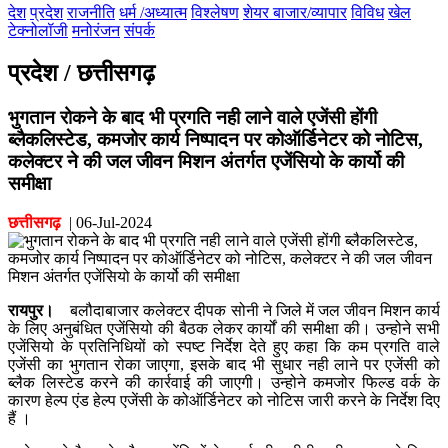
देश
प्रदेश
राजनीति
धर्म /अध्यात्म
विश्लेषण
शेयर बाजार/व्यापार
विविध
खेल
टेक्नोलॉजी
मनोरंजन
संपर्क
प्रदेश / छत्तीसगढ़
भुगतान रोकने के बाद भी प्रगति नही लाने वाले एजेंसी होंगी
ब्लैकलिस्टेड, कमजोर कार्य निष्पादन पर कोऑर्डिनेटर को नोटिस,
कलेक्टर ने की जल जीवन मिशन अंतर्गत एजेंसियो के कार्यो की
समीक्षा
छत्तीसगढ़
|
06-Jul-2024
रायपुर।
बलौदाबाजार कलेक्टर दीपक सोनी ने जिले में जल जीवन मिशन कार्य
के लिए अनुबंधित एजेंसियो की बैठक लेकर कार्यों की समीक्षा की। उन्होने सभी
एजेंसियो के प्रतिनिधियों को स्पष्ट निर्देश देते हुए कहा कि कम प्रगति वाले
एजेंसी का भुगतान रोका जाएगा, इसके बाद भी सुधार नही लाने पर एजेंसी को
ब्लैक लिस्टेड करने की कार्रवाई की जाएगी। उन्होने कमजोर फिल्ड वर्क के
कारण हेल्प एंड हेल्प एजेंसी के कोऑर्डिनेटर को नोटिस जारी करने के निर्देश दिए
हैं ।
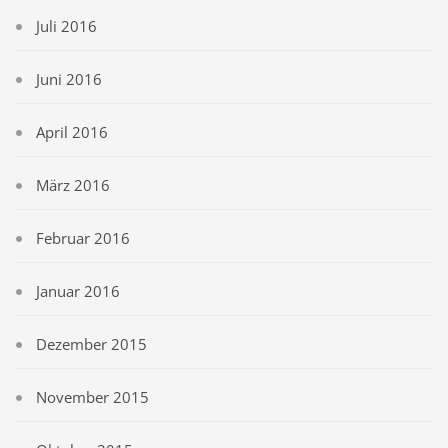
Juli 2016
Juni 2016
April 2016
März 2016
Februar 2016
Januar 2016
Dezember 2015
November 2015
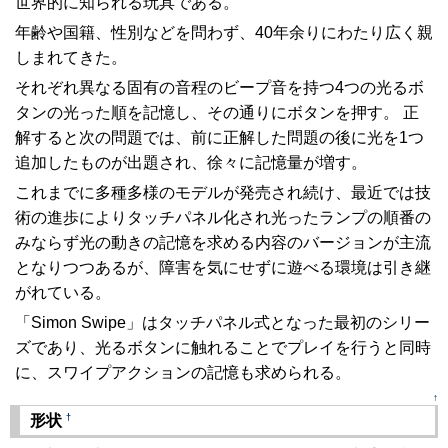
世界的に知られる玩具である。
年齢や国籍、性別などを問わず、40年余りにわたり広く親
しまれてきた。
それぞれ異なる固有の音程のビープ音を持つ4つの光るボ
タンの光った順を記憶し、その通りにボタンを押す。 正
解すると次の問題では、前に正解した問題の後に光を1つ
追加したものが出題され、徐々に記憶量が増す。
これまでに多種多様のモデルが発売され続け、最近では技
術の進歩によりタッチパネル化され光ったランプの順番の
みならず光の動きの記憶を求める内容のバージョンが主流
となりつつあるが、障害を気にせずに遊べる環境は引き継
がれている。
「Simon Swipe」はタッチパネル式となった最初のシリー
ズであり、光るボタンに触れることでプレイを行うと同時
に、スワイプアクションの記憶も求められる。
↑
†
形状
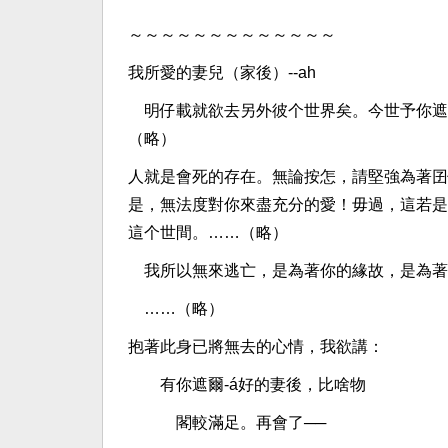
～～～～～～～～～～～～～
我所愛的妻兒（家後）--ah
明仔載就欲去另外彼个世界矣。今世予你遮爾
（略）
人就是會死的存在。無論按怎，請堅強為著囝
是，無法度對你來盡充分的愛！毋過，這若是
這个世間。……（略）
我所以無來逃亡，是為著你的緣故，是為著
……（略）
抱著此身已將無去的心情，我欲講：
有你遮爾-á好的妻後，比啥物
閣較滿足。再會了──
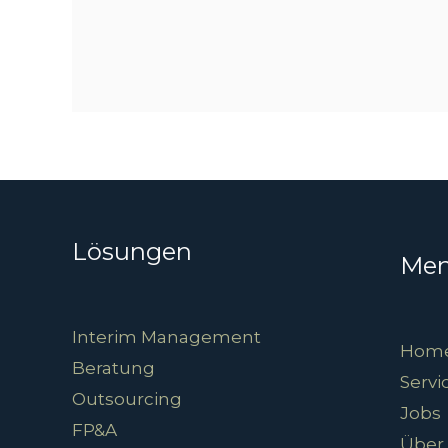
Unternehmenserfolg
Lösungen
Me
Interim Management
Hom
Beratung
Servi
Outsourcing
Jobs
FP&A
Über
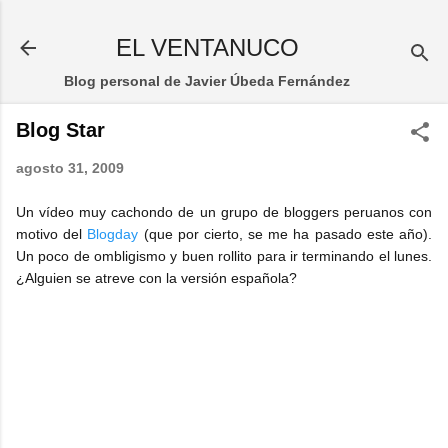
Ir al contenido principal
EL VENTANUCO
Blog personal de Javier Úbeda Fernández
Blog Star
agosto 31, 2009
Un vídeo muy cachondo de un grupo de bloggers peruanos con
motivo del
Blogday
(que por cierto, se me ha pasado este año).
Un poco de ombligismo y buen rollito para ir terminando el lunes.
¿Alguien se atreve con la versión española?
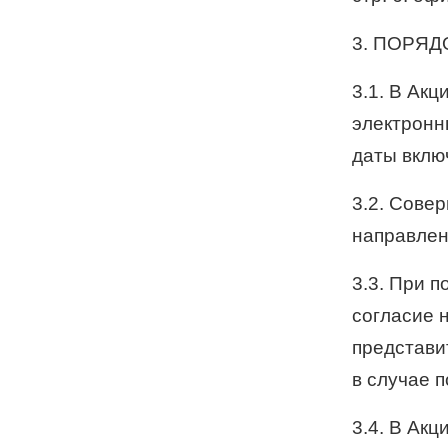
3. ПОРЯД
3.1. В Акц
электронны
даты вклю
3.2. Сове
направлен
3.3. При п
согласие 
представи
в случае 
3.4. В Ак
------------------------------------
• _WORK ITEM_
Your task is to reproduce exactly the lines running from the line that contains "明仔載就欲去另外彼个世界矣。今世予你遮爾" to the end of the records, pictures excluded.

• _WRITTEN SOLUTION_
明仔載就欲去另外彼个世界矣。今世予你遮爾
（略）
人就是會死的存在。無論按怎，請堅強為著囝
是，無法度對你來盡充分的愛！毋過，這若是
這个世間。……（略）
我所以無來逃亡，是為著你的緣故，是為著
……（略）
抱著此身已將無去的心情，我欲講：
有你遮爾-á好的妻後，比啥物
閣較滿足。再會了──
Unternehmenserfolg
Lösungen
Me
Interim Management
Hom
Beratung
Servi
Outsourcing
Jobs
FP&A
Über
Ir al contenido principal
EL VENTANUCO
Blog personal de Javier Úbeda Fernández
Blog Star
agosto 31, 2009
Un vídeo muy cachondo de un grupo de bloggers peruanos con
motivo del
Blogday
(que por cierto, se me ha pasado este año).
Un poco de ombligismo y buen rollito para ir terminando el lunes.
¿Alguien se atreve con la versión española?
3. ПОРЯД
3.1. В Акц
электронны
даты вклю
3.2. Сове
направлен
3.3. При п
согласие 
представи
в случае 
3.4. В Ак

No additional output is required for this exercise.